Essa declaração reflete o alinhamento irrestrito do presidente Javier Milei com Washington e Tel Aviv desde que assumiu o cargo. Sua administração tem espelhado políticas americanas, como a saída da Organização Mundial da Saúde (OMS), e prometeu transferir a embaixada argentina em Israel de Tel Aviv para Jerusalém, um gesto de apoio incondicional que ignora o status disputado da cidade com os palestinos, que reivindicam Jerusalém Oriental como sua futura capital.
Além de seu apoio a Israel, Milei tem adotado uma postura firme contra o Irã, chegando a classificá-lo como “inimigo”. O presidente argentino reiterou acusações de que Teerã estaria envolvido no atentado à Associação Mutual Israelita Argentina (AMIA) em 1994, alegação que o Irã sempre negou. Essas falas provocaram uma forte reação do Tehran Times, um influente jornal iraniano.
Em um editorial assinado por Saleh Abidi Maleki, o jornal iraniano criticou veementemente a postura de Milei, afirmando que o governo de Teerã não poderia permanecer indiferente às posições hostis. O texto sugeriu que, ao “cruzar a linha vermelha da segurança nacional iraniana”, Milei estaria sacrificando os interesses e a conveniência nacional da Argentina em favor dos Estados Unidos e do “regime de apartheid israelense”.
Caso Libra
A disposição de enviar tropas ao Oriente Médio veio à tona em meio a denúncias de corrupção que envolvem o presidente argentino no caso da criptomoeda Libra. Milei promoveu a moeda digital nas redes sociais, gerando perdas milionárias para muitos investidores.
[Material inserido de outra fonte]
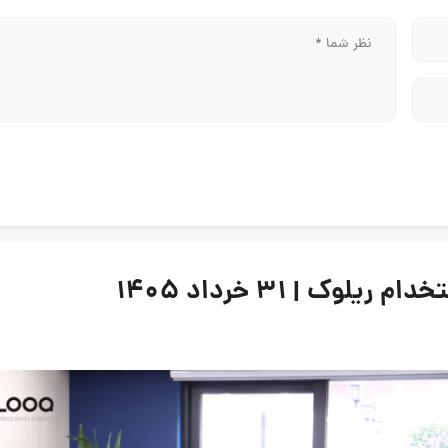
ک | ۳۱ خرداد ۱۴۰۵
O jornal argentino El Destape revelou, no último sábado (14), que uma análise pericial do celular do empresário Mauricio Novelli indicaria um suposto acordo de US$ 5 milhões. Este pacto envolveria o presidente e sua irmã Karina, e teria ocorrido dias antes de Milei divulgar a Libra nas redes sociais, em fevereiro de 2025.
Até o momento, o presidente argentino não se pronunciou sobre as novas denúncias. O ministro da Justiça, Juan Bautista Mahiques, classificou como “imprudente” qualquer acusação contra Milei sem provas concretas. Deputados da oposição, contudo, estão usando a nova denúncia para tentar iniciar uma investigação parlamentar.
Guerras da Argentina
A potencial participação argentina em um conflito no Oriente Médio não seria inédita. Em 1991, o então presidente Carlos Menem enviou navios de guerra para apoiar o bloqueio naval durante a Guerra do Golfo, após a invasão do Kuwait pelo Iraque.
Anteriormente, em 1982, a Argentina se envolveu na Guerra das Malvinas, quando a ditadura militar do país vizinho tentou retomar o arquipélago controlado pelo Reino Unido. Naquele conflito, os Estados Unidos apoiaram o Reino Unido contra a Argentina, em uma guerra que resultou na morte de 649 argentinos e 255 britânicos.